• [Task goal]: Would you please copy the entries exactly, leaving every picture aside?

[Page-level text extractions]
BEGIN

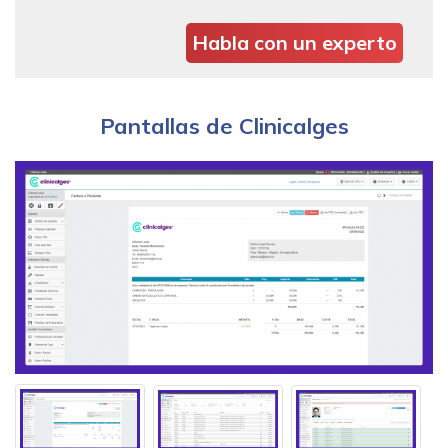
Habla con un experto
Pantallas de Clinicalges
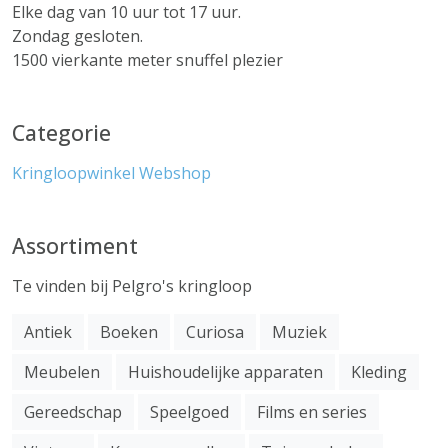
Elke dag van 10 uur tot 17 uur.
Zondag gesloten.
1500 vierkante meter snuffel plezier
Categorie
Kringloopwinkel
Webshop
Assortiment
Te vinden bij Pelgro's kringloop
Antiek
Boeken
Curiosa
Muziek
Meubelen
Huishoudelijke apparaten
Kleding
Gereedschap
Speelgoed
Films en series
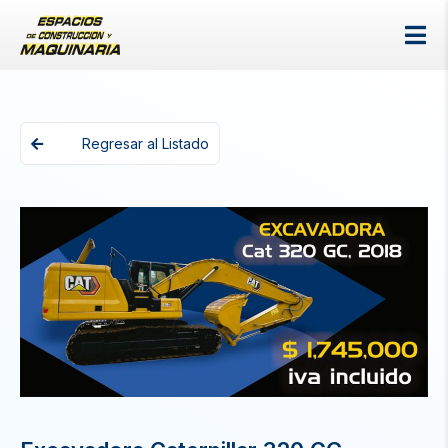
Regresar al Listado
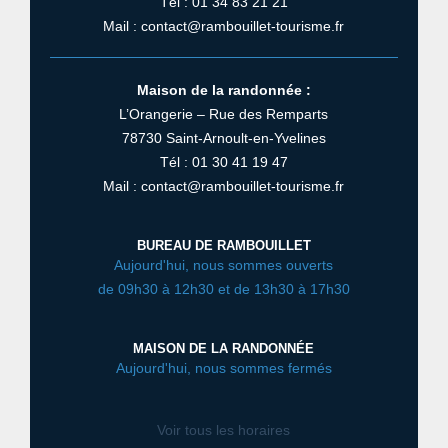
Tél : 01 34 83 21 21
Mail : contact@rambouillet-tourisme.fr
Maison de la randonnée :
L’Orangerie – Rue des Remparts
78730 Saint-Arnoult-en-Yvelines
Tél : 01 30 41 19 47
Mail : contact@rambouillet-tourisme.fr
BUREAU DE RAMBOUILLET
Aujourd'hui, nous sommes ouverts
de 09h30 à 12h30 et de 13h30 à 17h30
MAISON DE LA RANDONNÉE
Aujourd'hui, nous sommes fermés
Voir tous les horaires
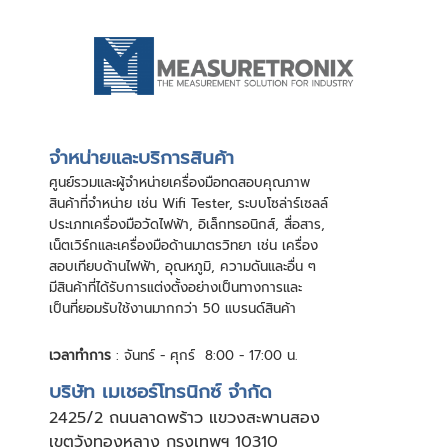
จําหน่ายและบริการสินค้า
ศูนย์รวมและผู้จําหน่ายเครื่องมือทดสอบคุณภาพ
สินค้าที่จําหน่าย เช่น Wifi Tester, ระบบโซล่าร์เซลล์
ประเภทเครื่องมือวัดไฟฟ้า, อิเล็กทรอนิกส์, สื่อสาร,
เน็ตเวิร์กและเครื่องมือด้านมาตรวิทยา เช่น เครื่อง
สอบเทียบด้านไฟฟ้า, อุณหภูมิ, ความดันและอื่น ๆ
มีสินค้าที่ได้รับการแต่งตั้งอย่างเป็นทางการและ
เป็นที่ยอมรับใช้งานมากกว่า 50 แบรนด์สินค้า
เวลาทำการ
: จันทร์ - ศุกร์ 8:00 - 17:00 น.
บริษัท เมเชอร์โทรนิกซ์ จำกัด
24
25/2 ถนนลาดพร้าว แขวงสะพานสอง
เขตวังทองหลาง กรุงเทพฯ 10310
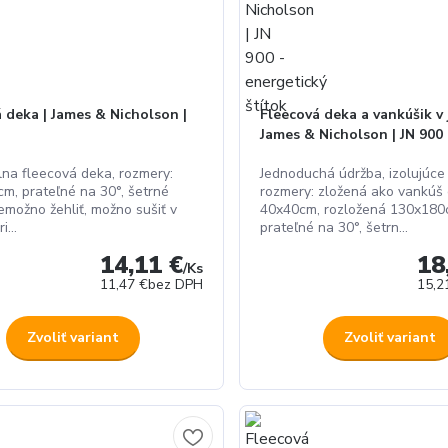
 deka | James & Nicholson |
Fleecová deka a vankúšik v
James & Nicholson | JN 900
lna fleecová deka, rozmery:
Jednoduchá údržba, izolujúce 
m, prateľné na 30°, šetrné
rozmery: zložená ako vankúš
emožno žehliť, možno sušiť v
40x40cm, rozložená 130x180
i...
prateľné na 30°, šetrn...
14,11 €
18
/
Ks
11,47 €
bez DPH
15,2
Zvoliť variant
Zvoliť variant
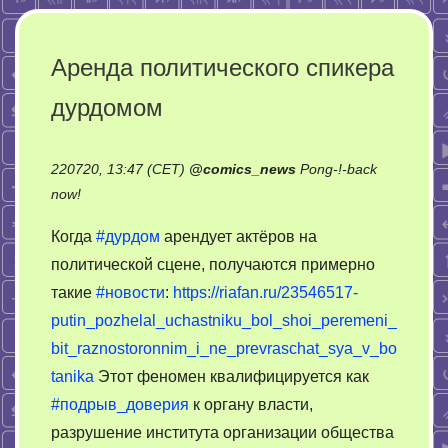
Аренда политического спикера
дурдомом
220720, 13:47 (CET)
@
comics_news
Pong-!-back
on
now!
Аренда
Когда
#дурдом
арендует актёров на
политического
политической сцене, получаются примерно
спикера
такие
#новости
:
https://riafan.ru/23546517-
дурдомом
putin_pozhelal_uchastniku_bol_shoi_peremeni_
bit_raznostoronnim_i_ne_prevraschat_sya_v_bo
tanika
Этот феномен квалифицируется как
#подрыв_доверия
к органу власти,
разрушение института организации общества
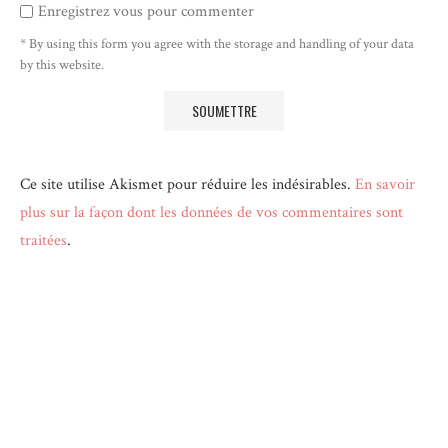
Enregistrez vous pour commenter
* By using this form you agree with the storage and handling of your data
by this website.
Ce site utilise Akismet pour réduire les indésirables.
En savoir
plus sur la façon dont les données de vos commentaires sont
traitées
.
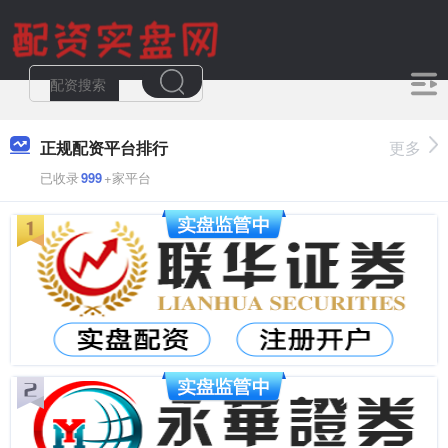
正规配资平台排行
更多
已收录
999
+家平台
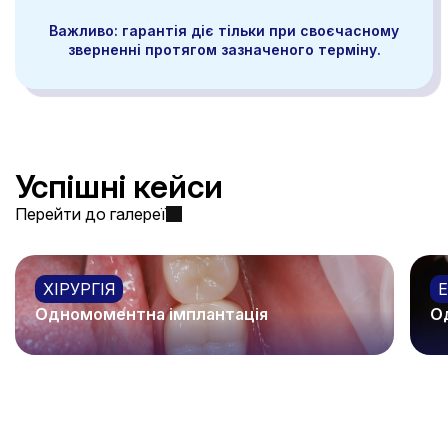
Важливо: гарантія діє тільки при своєчасному
зверненні протягом зазначеного терміну.
Успішні кейси
Перейти до галереї
ХІРУРГІЯ
Одномоментна імплантація
О
Детальніше
Де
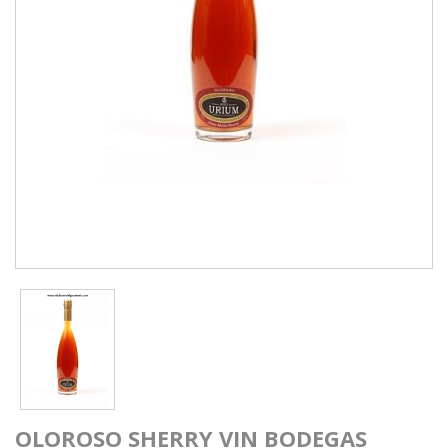
OLOROSO SHERRY VIN BODEGAS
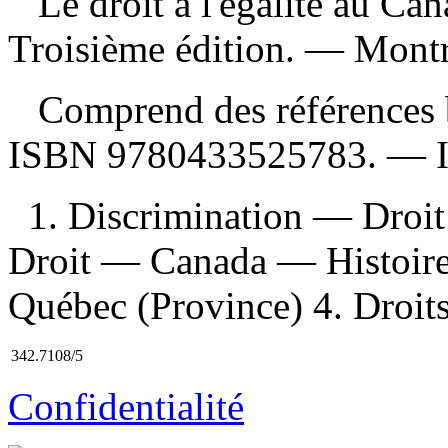
Le droit à l'égalité au Ca
Troisième édition. — Montr
Comprend des références b
ISBN
9780433525783
. —
1. Discrimination — Droi
Droit — Canada — Histoire
Québec (Province) 4. Droit
342.7108/5
Confidentialité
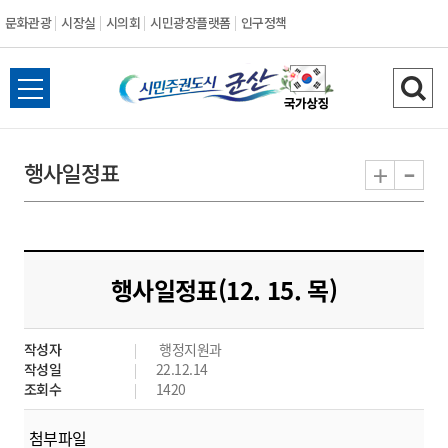
문화관광
시장실
시의회
시민광장플랫폼
인구정책
시
전
검
민
체
색
메
하
-
+
행사일정표
주
뉴
기
열
권
기
도
행사일정표(12. 15. 목)
시
작성자
행정지원과
군
작성일
22.12.14
조회수
1420
산
첨부파일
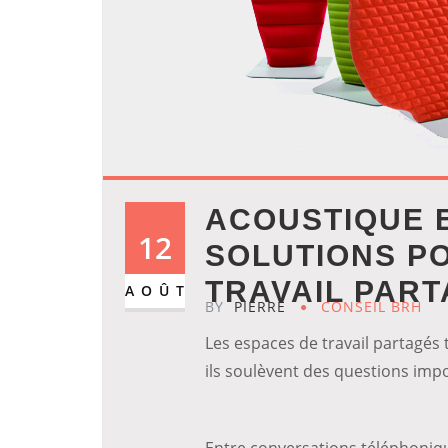
ACOUSTIQUE E
12
SOLUTIONS P
TRAVAIL PAR
AOÛT
BY
PIERRE
CONSEIL BRH
Les espaces de travail partagés
ils soulèvent des questions im
Entre conversations téléphoniqu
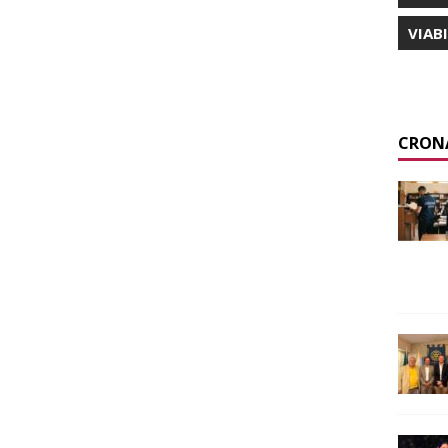
VIAB
CRON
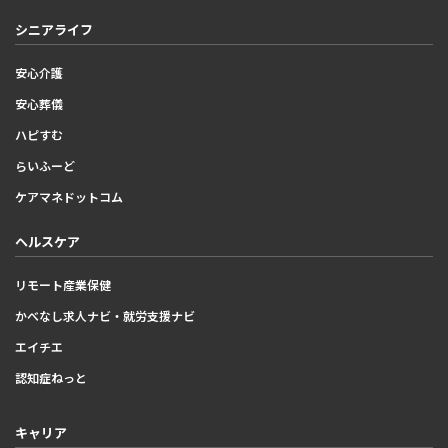
シニアライフ
安心介護
安心葬儀
ハピすむ
らいふーど
ケアマネドットコム
ヘルスケア
リモート産業保健
かべなし求人ナビ・就労支援ナビ
エイチエ
認知症ねっと
キャリア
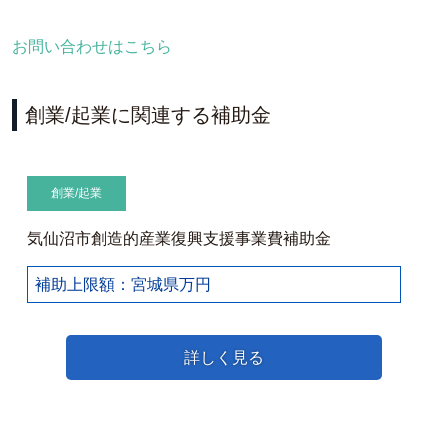
お問い合わせはこちら
創業/起業に関連する補助金
創業/起業
気仙沼市創造的産業復興支援事業費補助金
補助上限額：宮城県万円
詳しく見る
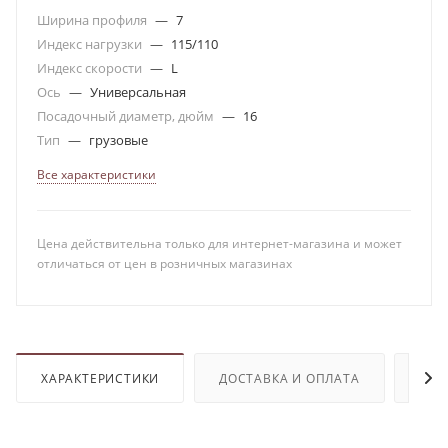
Ширина профиля
—
7
Индекс нагрузки
—
115/110
Индекс скорости
—
L
Ось
—
Универсальная
Посадочный диаметр, дюйм
—
16
Тип
—
грузовые
Все характеристики
Цена действительна только для интернет-магазина и может
отличаться от цен в розничных магазинах
ХАРАКТЕРИСТИКИ
ДОСТАВКА И ОПЛАТА
ОТЗ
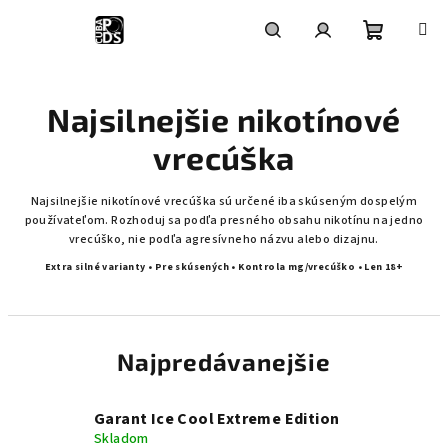
Prejsť
na
obsah
Nákupn
Hľadať
Prihlásenie
Najsilnejšie nikotínové
košík
vrecúška
Najsilnejšie nikotínové vrecúška sú určené iba skúseným dospelým
používateľom. Rozhoduj sa podľa presného obsahu nikotínu na jedno
vrecúško, nie podľa agresívneho názvu alebo dizajnu.
Extra silné varianty • Pre skúsených • Kontrola mg/vrecúško • Len 18+
Najpredávanejšie
Garant Ice Cool Extreme Edition
Skladom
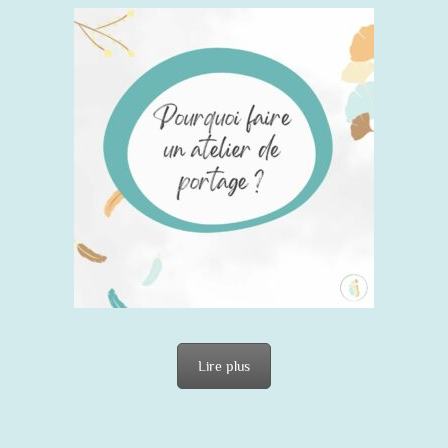
Lire plus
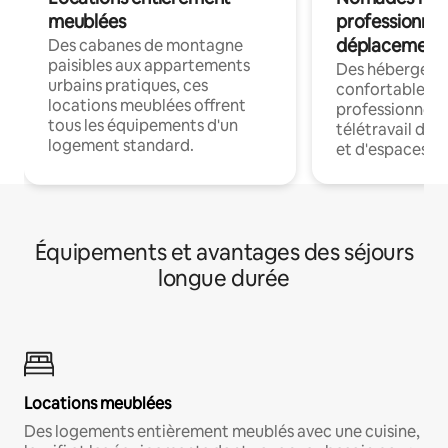
meublées
professionnel
déplacement
Des cabanes de montagne
paisibles aux appartements
Des hébergem
urbains pratiques, ces
confortables p
locations meublées offrent
professionnels
tous les équipements d'un
télétravail dis
logement standard.
et d'espaces de
Équipements et avantages des séjours
longue durée
Locations meublées
Des logements entièrement meublés avec une cuisine,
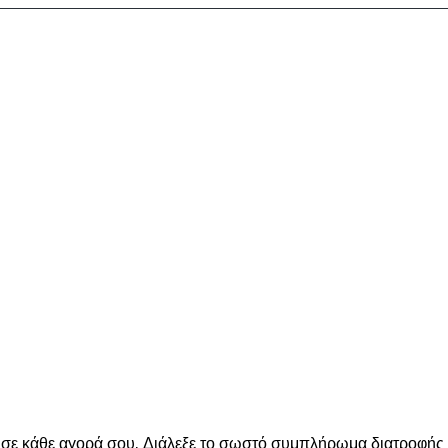
ε κάθε αγορά σου. Διάλεξε το σωστό συμπλήρωμα διατροφής για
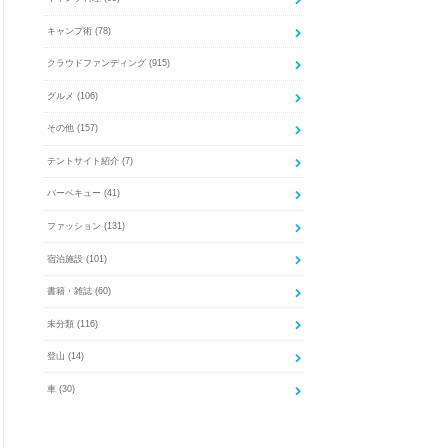
キャンプ術
(78)
クラウドファンディング
(915)
グルメ
(106)
その他
(157)
テントサイト紹介
(7)
バーベキュー
(41)
ファッション
(131)
宿泊施設
(101)
書籍・雑誌
(60)
未分類
(116)
登山
(14)
車
(30)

END

• [Solution for this problem]:
Habla con un experto
Pantallas de Clinicalges
Elke dag van 10 uur tot 17 uur.
Zondag gesloten.
1500 vierkante meter snuffel plezier
Categorie
Kringloopwinkel
Webshop
Assortiment
Te vinden bij Pelgro's kringloop
Antiek
Boeken
Curiosa
Muziek
Meubelen
Huishoudelijke apparaten
Kleding
Gereedschap
Speelgoed
Films en series
Regresar al Listado
Tél : 01 34 83 21 21
Mail : contact@rambouillet-tourisme.fr
Maison de la randonnée :
L’Orangerie – Rue des Remparts
78730 Saint-Arnoult-en-Yvelines
Tél : 01 30 41 19 47
Mail : contact@rambouillet-tourisme.fr
BUREAU DE RAMBOUILLET
Aujourd'hui, nous sommes ouverts
de 09h30 à 12h30 et de 13h30 à 17h30
MAISON DE LA RANDONNÉE
Aujourd'hui, nous sommes fermés
Voir tous les horaires
จําหน่ายและบริการสินค้า
ศูนย์รวมและผู้จําหน่ายเครื่องมือทดสอบคุณภาพ
สินค้าที่จําหน่าย เช่น Wifi Tester, ระบบโซล่าร์เซลล์
ประเภทเครื่องมือวัดไฟฟ้า, อิเล็กทรอนิกส์, สื่อสาร,
เน็ตเวิร์กและเครื่องมือด้านมาตรวิทยา เช่น เครื่อง
สอบเทียบด้านไฟฟ้า, อุณหภูมิ, ความดันและอื่น ๆ
มีสินค้าที่ได้รับการแต่งตั้งอย่างเป็นทางการและ
เป็นที่ยอมรับใช้งานมากกว่า 50 แบรนด์สินค้า
เวลาทำการ
: จันทร์ - ศุกร์ 8:00 - 17:00 น.
บริษัท เมเชอร์โทรนิกซ์ จำกัด
24
25/2 ถนนลาดพร้าว แขวงสะพานสอง
เขตวังทองหลาง กรุงเทพฯ 10310
 deka | James & Nicholson |
Fleecová deka a vankúšik v
James & Nicholson | JN 900
lna fleecová deka, rozmery:
Jednoduchá údržba, izolujúce 
m, prateľné na 30°, šetrné
rozmery: zložená ako vankúš
emožno žehliť, možno sušiť v
40x40cm, rozložená 130x180
i...
prateľné na 30°, šetrn...
14,11 €
18
/
Ks
11,47 €
bez DPH
15,2
Zvoliť variant
Zvoliť variant
Аренда политического спикера
дурдомом
220720, 13:47 (CET)
@
comics_news
Pong-!-back
on
now!
Аренда
Когда
#дурдом
арендует актёров на
политического
политической сцене, получаются примерно
спикера
такие
#новости
:
https://riafan.ru/23546517-
дурдомом
putin_pozhelal_uchastniku_bol_shoi_peremeni_
bit_raznostoronnim_i_ne_prevraschat_sya_v_bo
tanika
Этот феномен квалифицируется как
#подрыв_доверия
к органу власти,
разрушение института организации общества
Enregistrez vous pour commenter
* By using this form you agree with the storage and handling of your data
by this website.
Ce site utilise Akismet pour réduire les indésirables.
En savoir
plus sur la façon dont les données de vos commentaires sont
traitées
.
正规配资平台排行
更多
已收录
999
+家平台
Важливо: гарантія діє тільки при своєчасному
зверненні протягом зазначеного терміну.
Успішні кейси
Перейти до галереї
ХІРУРГІЯ
Одномоментна імплантація
О
Детальніше
Де
OLOROSO SHERRY VIN BODEGAS
Le droit à l'égalité au Ca
Troisième édition. — Montr
Comprend des références b
ISBN
9780433525783
. —
1. Discrimination — Droi
Droit — Canada — Histoire
Québec (Province) 4. Droit
342.7108/5
Confidentialité
문화관광
시장실
시의회
시민광장플랫폼
인구정책
시
전
검
민
체
색
메
하
-
+
행사일정표
주
뉴
기
열
권
기
도
행사일정표(12. 15. 목)
시
작성자
행정지원과
군
작성일
22.12.14
조회수
1420
산
첨부파일
ACOUSTIQUE E
12
SOLUTIONS P
TRAVAIL PAR
AOÛT
BY
PIERRE
CONSEIL BRH
Les espaces de travail partagés
ils soulèvent des questions im
Entre conversations téléphoniqu
VIAB
CRON
シニアライフ
安心介護
安心葬儀
ハピすむ
らいふーど
ケアマネドットコム
ヘルスケア
リモート産業保健
かべなし求人ナビ・就労支援ナビ
エイチエ
認知症ねっと
キャリア
お問い合わせはこちら
創業/起業に関連する補助金
創業/起業
気仙沼市創造的産業復興支援事業費補助金
補助上限額：宮城県万円
詳しく見る
Ширина профиля
—
7
Индекс нагрузки
—
115/110
Индекс скорости
—
L
Ось
—
Универсальная
Посадочный диаметр, дюйм
—
16
Тип
—
грузовые
Все характеристики
Цена действительна только для интернет-магазина и может
отличаться от цен в розничных магазинах
ХАРАКТЕРИСТИКИ
ДОСТАВКА И ОПЛАТА
ОТЗ
Prejsť
na
obsah
Nákupn
Hľadať
Prihlásenie
Najsilnejšie nikotínové
košík
vrecúška
Najsilnejšie nikotínové vrecúška sú určené iba skúseným dospelým
používateľom. Rozhoduj sa podľa presného obsahu nikotínu na jedno
vrecúško, nie podľa agresívneho názvu alebo dizajnu.
Extra silné varianty • Pre skúsených • Kontrola mg/vrecúško • Len 18+
Najpredávanejšie
Garant Ice Cool Extreme Edition
Skladom
Lire plus
meublées
professionnel
déplacement
Des cabanes de montagne
paisibles aux appartements
Des hébergem
urbains pratiques, ces
confortables p
locations meublées offrent
professionnels
tous les équipements d'un
télétravail dis
logement standard.
et d'espaces de
Équipements et avantages des séjours
longue durée
Locations meublées
Des logements entièrement meublés avec une cuisine,
ε κάθε αγορά σου. Διάλεξε το σωστό συμπλήρωμα διατροφής για
キャンプ術
(78)
クラウドファンディング
(915)
グルメ
(106)
その他
(157)
テントサイト紹介
(7)
バーベキュー
(41)
ファッション
(131)
宿泊施設
(101)
書籍・雑誌
(60)
未分類
(116)
登山
(14)
車
(30)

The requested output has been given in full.